[[ Supplied data open ]]

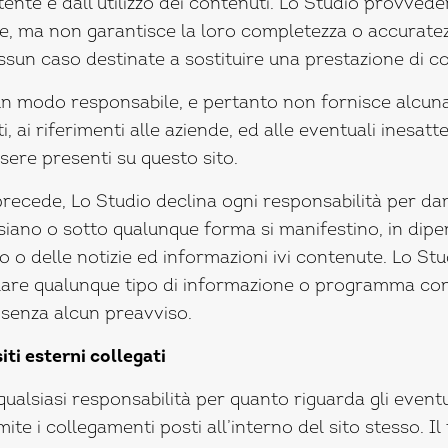
tente e dall’utilizzo dei contenuti. Lo Studio provveder
e, ma non garantisce la loro completezza o accuratez
ssun caso destinate a sostituire una prestazione di c
cun modo responsabile, e pertanto non fornisce alcuna
ti, ai riferimenti alle aziende, ed alle eventuali inesatt
ere presenti su questo sito.
recede, Lo Studio declina ogni responsabilità per danni
siano o sotto qualunque forma si manifestino, in dip
ito o delle notizie ed informazioni ivi contenute. Lo Studi
lare qualunque tipo di informazione o programma cont
enza alcun preavviso.
ti esterni collegati
ualsiasi responsabilità per quanto riguarda gli eventuali
te i collegamenti posti all’interno del sito stesso. Il 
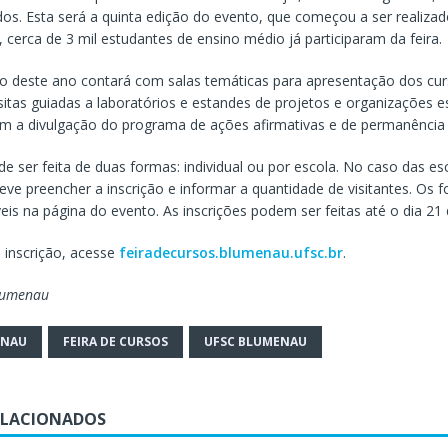
dos. Esta será a quinta edição do evento, que começou a ser realiza
, cerca de 3 mil estudantes de ensino médio já participaram da feira.
 deste ano contará com salas temáticas para apresentação dos cur
itas guiadas a laboratórios e estandes de projetos e organizações es
 a divulgação do programa de ações afirmativas e de permanência
de ser feita de duas formas: individual ou por escola. No caso das e
ve preencher a inscrição e informar a quantidade de visitantes. Os f
eis na página do evento. As inscrições podem ser feitas até o dia 21
 inscrição, acesse
feiradecursos.blumenau.ufsc.br
.
lumenau
ENAU
FEIRA DE CURSOS
UFSC BLUMENAU
ELACIONADOS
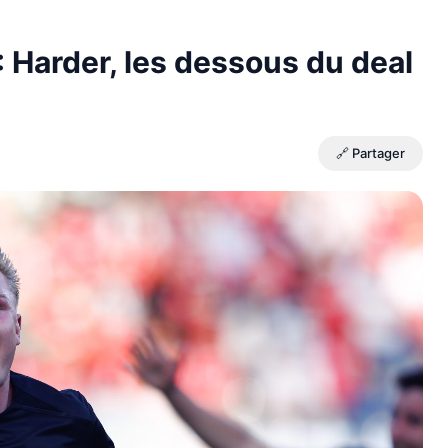
 Harder, les dessous du deal
🔗 Partager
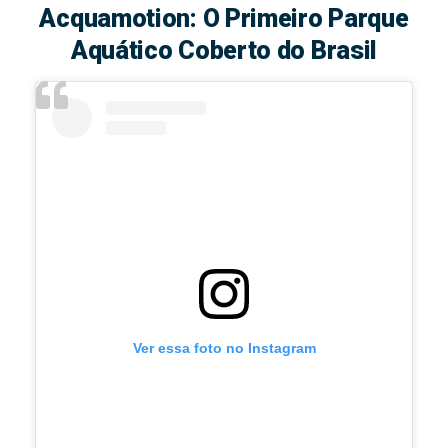
Acquamotion: O Primeiro Parque
Aquático Coberto do Brasil
Ver essa foto no Instagram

[[ Supplied data closed ]]

→ **What is needed**
Output each entry verbatim; none of the pictures should be included.

→ **Response to the task**
tente e dall’utilizzo dei contenuti. Lo Studio provveder
e, ma non garantisce la loro completezza o accuratez
ssun caso destinate a sostituire una prestazione di c
cun modo responsabile, e pertanto non fornisce alcuna
ti, ai riferimenti alle aziende, ed alle eventuali inesatt
ere presenti su questo sito.
recede, Lo Studio declina ogni responsabilità per danni
siano o sotto qualunque forma si manifestino, in dip
ito o delle notizie ed informazioni ivi contenute. Lo Studi
lare qualunque tipo di informazione o programma cont
enza alcun preavviso.
ti esterni collegati
ualsiasi responsabilità per quanto riguarda gli eventuali
te i collegamenti posti all’interno del sito stesso. Il 
dos. Esta será a quinta edição do evento, que começou a ser realiza
, cerca de 3 mil estudantes de ensino médio já participaram da feira.
 deste ano contará com salas temáticas para apresentação dos cur
itas guiadas a laboratórios e estandes de projetos e organizações es
 a divulgação do programa de ações afirmativas e de permanência
de ser feita de duas formas: individual ou por escola. No caso das e
ve preencher a inscrição e informar a quantidade de visitantes. Os f
eis na página do evento. As inscrições podem ser feitas até o dia 21
 inscrição, acesse
feiradecursos.blumenau.ufsc.br
.
lumenau
ENAU
FEIRA DE CURSOS
UFSC BLUMENAU
ELACIONADOS
 Harder, les dessous du deal
🔗 Partager
Acquamotion: O Primeiro Parque
Aquático Coberto do Brasil
Ver essa foto no Instagram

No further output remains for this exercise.